1886: The Statue of Liberty was dedicated by president Grover Cleveland as a monument to democracy to mark the 100th anniversary of the Declaration of Independence. France paid for the statue, the US for the pedestal.

1893: The Royal Navy’s first destroyer, HMS Havock, went on trials.

1914: George Eastman announced the invention of a colour photograph process to be marketed by his Eastman Kodak Co.

1939: An explosion of coaldust at the Valleyfield Colliery, near Rosyth, Fife, killed 35 miners.

1940: Italy invaded Greece.

1958: The Queen’s speech at the state opening of parliament was televised for the first time.

1962: Soviet premier Nikita Khrushchev said he had ordered withdrawal of Soviet missiles from Cuba.

1965: Parliament passed a bill abolishing the death penalty for murder.

1971: The House of Commons voted in favour of Britain entering the Common Market by a majority of 112.

1988: Prince Charles shocked modern architects by referring to the British Library as looking like an academy for secret police and the National Theatre as resembling a nuclear power station in the middle of London.

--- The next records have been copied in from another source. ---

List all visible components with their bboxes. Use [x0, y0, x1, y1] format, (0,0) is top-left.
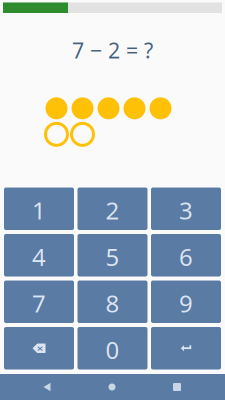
button[interactable]: 1	[4, 188, 74, 230]
staticText: 3	[179, 194, 193, 226]
button[interactable]: Back	[14, 374, 80, 400]
staticText: 2	[106, 194, 120, 226]
staticText: 4	[32, 241, 46, 273]
staticText: 6	[179, 241, 193, 273]
button[interactable]: 6	[151, 234, 221, 276]
button[interactable]: Enter	[151, 327, 221, 370]
staticText: 9	[179, 287, 193, 319]
button[interactable]: 9	[151, 280, 221, 323]
button[interactable]: 4	[4, 234, 74, 276]
staticText: 8	[106, 287, 120, 319]
button[interactable]: 2	[78, 188, 148, 230]
staticText: 7	[32, 287, 46, 319]
button[interactable]: 5	[78, 234, 148, 276]
button[interactable]: 8	[78, 280, 148, 323]
staticText: 1	[32, 194, 46, 226]
staticText: 5	[106, 241, 120, 273]
button[interactable]: 3	[151, 188, 221, 230]
button[interactable]: Home	[80, 374, 144, 400]
staticText: 0	[106, 334, 120, 366]
button[interactable]: Recent apps	[144, 374, 210, 400]
staticText: 7 − 2 = ?	[72, 36, 153, 64]
button[interactable]: 0	[78, 327, 148, 370]
button[interactable]: Delete	[4, 327, 74, 370]
button[interactable]: 7	[4, 280, 74, 323]
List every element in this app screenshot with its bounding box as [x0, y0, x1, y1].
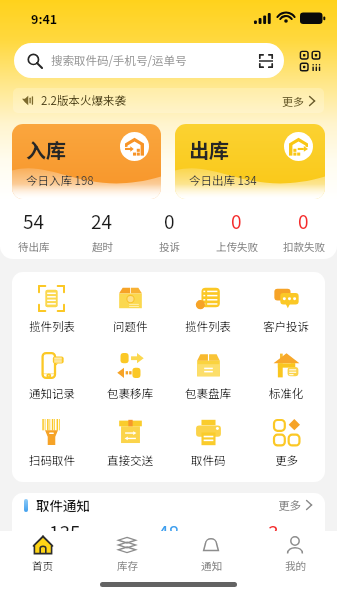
staticText: 标准化 [269, 385, 304, 402]
button[interactable]: 客户投诉 [247, 285, 325, 335]
button[interactable]: 揽件列表 [12, 285, 91, 335]
staticText: 通知 [201, 558, 222, 573]
staticText: 通知记录 [29, 385, 75, 402]
button[interactable]: 入库 [12, 124, 161, 199]
button[interactable]: 问题件 [91, 285, 169, 335]
staticText: 揽件列表 [185, 318, 231, 335]
staticText: 今日入库 198 [26, 172, 94, 189]
button[interactable]: 0 [270, 207, 337, 254]
button[interactable]: 0 [136, 207, 203, 254]
staticText: 直接交送 [107, 452, 153, 469]
staticText: 2.2版本火爆来袭 [41, 92, 126, 109]
button[interactable]: 直接交送 [91, 419, 169, 469]
staticText: 客户投诉 [263, 318, 309, 335]
staticText: 9:41 [31, 9, 58, 27]
staticText: 更多 [275, 452, 298, 469]
staticText: 54 [23, 207, 45, 235]
button[interactable]: 2.2版本火爆来袭 [13, 88, 324, 113]
staticText: 问题件 [113, 318, 148, 335]
staticText: 扫码取件 [29, 452, 75, 469]
button[interactable]: 包裹移库 [91, 352, 169, 402]
button[interactable]: 通知 [169, 531, 253, 576]
staticText: 取件通知 [36, 495, 90, 515]
button[interactable]: 我的 [253, 531, 337, 576]
staticText: 出库 [189, 135, 229, 164]
staticText: 待出库 [18, 239, 50, 254]
staticText: 0 [164, 207, 175, 235]
staticText: 今日出库 134 [189, 172, 257, 189]
staticText: 包裹移库 [107, 385, 153, 402]
staticText: 0 [298, 207, 309, 235]
button[interactable]: 搜索取件码/手机号/运单号 [14, 43, 284, 78]
staticText: 扣款失败 [283, 239, 325, 254]
button[interactable]: 出库 [175, 124, 325, 199]
button[interactable]: 标准化 [247, 352, 325, 402]
button[interactable]: 包裹盘库 [169, 352, 247, 402]
staticText: 48 [158, 518, 180, 546]
button[interactable]: 揽件列表 [169, 285, 247, 335]
button[interactable]: 取件码 [169, 419, 247, 469]
button[interactable]: 扫码取件 [12, 419, 91, 469]
staticText: 揽件列表 [29, 318, 75, 335]
staticText: 首页 [32, 558, 53, 573]
staticText: 3 [268, 518, 279, 546]
staticText: 我的 [285, 558, 306, 573]
button[interactable]: 首页 [0, 531, 85, 576]
staticText: 取件码 [191, 452, 226, 469]
button[interactable]: 更多 [247, 419, 325, 469]
button[interactable]: 扫一扫二维码 [296, 47, 324, 75]
staticText: 超时 [92, 239, 113, 254]
staticText: 更多 [282, 93, 304, 109]
button[interactable]: 通知记录 [12, 352, 91, 402]
button[interactable]: 取件通知 [24, 495, 313, 515]
staticText: 0 [231, 207, 242, 235]
button[interactable]: 54 [0, 207, 68, 254]
button[interactable]: 24 [68, 207, 136, 254]
staticText: 更多 [278, 497, 301, 514]
button[interactable]: 0 [203, 207, 270, 254]
staticText: 135 [49, 518, 81, 546]
staticText: 投诉 [159, 239, 180, 254]
staticText: 入库 [26, 135, 66, 164]
staticText: 24 [91, 207, 113, 235]
button[interactable]: 库存 [85, 531, 169, 576]
staticText: 包裹盘库 [185, 385, 231, 402]
staticText: 搜索取件码/手机号/运单号 [51, 52, 187, 69]
staticText: 库存 [117, 558, 138, 573]
staticText: 上传失败 [216, 239, 258, 254]
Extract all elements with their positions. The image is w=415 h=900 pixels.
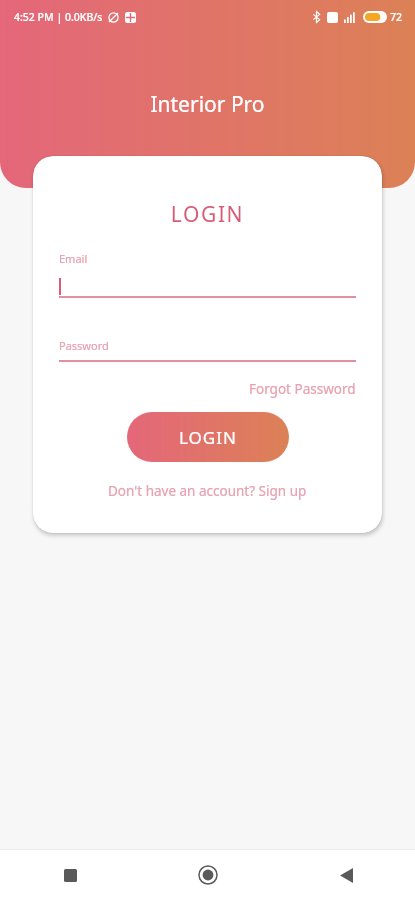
button[interactable]: Forgot Password	[245, 376, 360, 402]
staticText: Interior Pro	[150, 90, 265, 119]
button[interactable]: Email	[59, 251, 356, 298]
button[interactable]: Password	[59, 338, 356, 362]
staticText: LOGIN	[33, 200, 382, 229]
staticText: LOGIN	[179, 426, 237, 449]
staticText: 4:52 PM | 0.0KB/s	[14, 10, 103, 24]
staticText: Email	[59, 251, 88, 266]
staticText: Password	[59, 338, 109, 353]
staticText: 72	[390, 10, 403, 24]
button[interactable]: Back	[322, 851, 370, 899]
button[interactable]: LOGIN	[127, 412, 289, 462]
button[interactable]: Recents	[46, 851, 94, 899]
button[interactable]: Home	[184, 851, 232, 899]
button[interactable]: Don't have an account? Sign up	[104, 478, 311, 504]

1990: General Norman Schwarzkopf gave a warning that the Gulf conflict could be as bloody as Vietnam. A special Soviet envoy failed to persuade Saddam Hussein to withdraw Iraqi forces peaceably from Kuwait.

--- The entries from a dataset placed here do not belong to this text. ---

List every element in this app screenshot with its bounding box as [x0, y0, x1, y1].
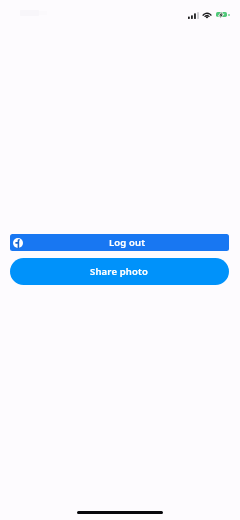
- other: Wi-Fi: [202, 11, 212, 18]
- button[interactable]: Facebook: [10, 234, 229, 251]
- other: Battery charging: [216, 12, 227, 18]
- other: Cellular signal: [188, 12, 199, 19]
- other: Facebook: [13, 238, 23, 248]
- staticText: Log out: [109, 236, 146, 249]
- button[interactable]: Share photo: [10, 258, 229, 285]
- staticText: Share photo: [90, 265, 149, 278]
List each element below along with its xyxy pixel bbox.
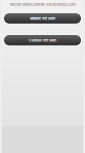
button[interactable]: Mobile version [3,12,82,25]
staticText: Mobile version [30,16,55,21]
button[interactable]: Classic version [3,34,82,47]
staticText: afficher www.comme-korbchersky.com [10,2,76,7]
staticText: Classic version [29,38,56,42]
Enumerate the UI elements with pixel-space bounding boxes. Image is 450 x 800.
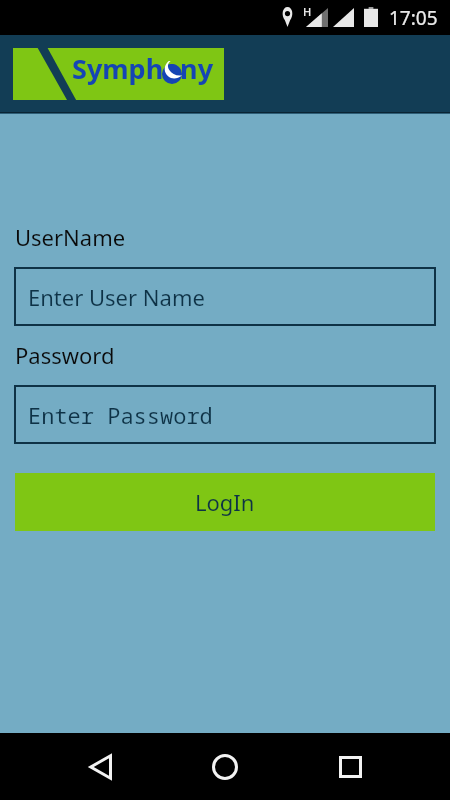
staticText: Enter Password <box>28 400 213 430</box>
staticText: LogIn <box>195 487 255 517</box>
button[interactable]: Enter Password <box>14 385 436 444</box>
staticText: Symphony <box>72 50 214 87</box>
staticText: H <box>303 4 312 19</box>
button[interactable]: Enter User Name <box>14 267 436 326</box>
staticText: UserName <box>15 222 126 252</box>
staticText: Enter User Name <box>28 282 205 312</box>
staticText: Password <box>15 340 115 370</box>
button[interactable]: Recent apps <box>300 733 400 800</box>
button[interactable]: LogIn <box>15 473 435 531</box>
button[interactable]: Home <box>175 733 275 800</box>
button[interactable]: Back <box>50 733 150 800</box>
staticText: 17:05 <box>389 5 438 31</box>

2003: The Church of Scotland ended centuries of male domination by appointing Dr Alison Elliot as the first female Moderator of the General Assembly.


Julia Roberts, actress, 47; Bill Gates, chairman of Microsoft and philanthropist, 59; Sandy Clark, Scottish football coach and former player, 58; David Dimbleby, broadcaster, 76; Sir Ewen Fergusson, British ambassador to France 1987-92, Scotland rugby player, 82; Matt Smith, actor (Doctor Who), 32; Dame Cleo Laine DBE, singer, 87; Alastair McDonald, Scottish radio and television presenter, folk singer, 73; Dame Joan Ann Plowright, the Baroness Olivier, DBE, actress, 85; Joaquin Phoenix, actor, 40; Charlie Daniels, country music singer and fiddler, 78; Kevin MacDonald, Glasgow-born film director, 47; Hank Marvin, Shadows guitarist, 73; Curtis Lee, singer, 73; Bernie Ecclestone, Formula One chief, 84.

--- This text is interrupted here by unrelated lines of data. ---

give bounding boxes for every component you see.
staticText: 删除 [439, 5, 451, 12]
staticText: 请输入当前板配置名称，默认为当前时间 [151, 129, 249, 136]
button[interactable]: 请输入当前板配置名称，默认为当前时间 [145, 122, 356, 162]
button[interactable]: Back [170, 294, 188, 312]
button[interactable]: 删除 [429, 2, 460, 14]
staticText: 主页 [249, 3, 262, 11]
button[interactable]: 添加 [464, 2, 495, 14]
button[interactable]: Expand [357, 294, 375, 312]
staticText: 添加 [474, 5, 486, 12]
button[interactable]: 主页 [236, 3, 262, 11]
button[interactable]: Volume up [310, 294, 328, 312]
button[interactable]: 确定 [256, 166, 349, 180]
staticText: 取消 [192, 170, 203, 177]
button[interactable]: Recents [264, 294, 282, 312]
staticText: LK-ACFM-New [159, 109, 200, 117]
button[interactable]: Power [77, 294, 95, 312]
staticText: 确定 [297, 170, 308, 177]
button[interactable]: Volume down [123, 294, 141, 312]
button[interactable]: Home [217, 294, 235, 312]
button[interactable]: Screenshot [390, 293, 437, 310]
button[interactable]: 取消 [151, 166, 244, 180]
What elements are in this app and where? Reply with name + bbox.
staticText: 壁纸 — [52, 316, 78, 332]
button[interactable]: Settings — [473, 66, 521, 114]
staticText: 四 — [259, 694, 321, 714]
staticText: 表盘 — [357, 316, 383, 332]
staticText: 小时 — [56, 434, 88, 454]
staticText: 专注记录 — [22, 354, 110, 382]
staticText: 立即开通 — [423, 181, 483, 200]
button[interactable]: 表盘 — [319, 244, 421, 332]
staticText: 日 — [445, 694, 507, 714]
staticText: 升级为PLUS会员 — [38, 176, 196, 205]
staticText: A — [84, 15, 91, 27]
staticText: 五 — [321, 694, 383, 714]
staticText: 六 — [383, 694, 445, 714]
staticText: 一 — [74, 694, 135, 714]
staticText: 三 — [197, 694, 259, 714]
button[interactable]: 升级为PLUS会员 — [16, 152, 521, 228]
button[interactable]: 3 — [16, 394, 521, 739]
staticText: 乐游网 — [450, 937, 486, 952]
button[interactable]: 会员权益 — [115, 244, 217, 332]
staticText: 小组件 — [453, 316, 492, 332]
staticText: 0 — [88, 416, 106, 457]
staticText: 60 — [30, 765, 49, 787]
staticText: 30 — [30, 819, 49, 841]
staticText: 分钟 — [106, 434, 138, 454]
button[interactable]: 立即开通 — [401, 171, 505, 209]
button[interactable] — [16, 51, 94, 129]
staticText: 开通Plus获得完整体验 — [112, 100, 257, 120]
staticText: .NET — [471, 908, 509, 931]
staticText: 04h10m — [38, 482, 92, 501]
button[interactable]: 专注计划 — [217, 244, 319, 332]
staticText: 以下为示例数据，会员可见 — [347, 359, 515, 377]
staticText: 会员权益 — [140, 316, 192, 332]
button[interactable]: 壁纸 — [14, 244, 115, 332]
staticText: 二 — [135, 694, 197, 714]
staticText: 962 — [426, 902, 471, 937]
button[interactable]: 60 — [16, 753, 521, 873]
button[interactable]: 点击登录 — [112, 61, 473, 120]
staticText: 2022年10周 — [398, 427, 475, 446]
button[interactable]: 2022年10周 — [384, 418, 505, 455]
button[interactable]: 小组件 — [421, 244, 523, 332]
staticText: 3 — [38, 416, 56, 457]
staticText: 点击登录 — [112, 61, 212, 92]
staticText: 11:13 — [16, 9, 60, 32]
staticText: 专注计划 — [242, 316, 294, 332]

Births: 1697 Canaletto, Italian painter; 1794 Robert Liston, Linlithgow-born surgeon, carried out the first operation with the aid of an anaesthetic in Britain; 1925 Ian Hamilton Finlay CBE, Scottish poet, artist and gardener.

Deaths: 1704 John Locke, philosopher; 1840 John Thomson, Edinburgh-born landscape painter; 1910 John Adams-Acton, Brodick-born sculptor;1998 Ted Hughes, author, Poet Laureate 1984-98; 2010 Gerard Kelly, actor.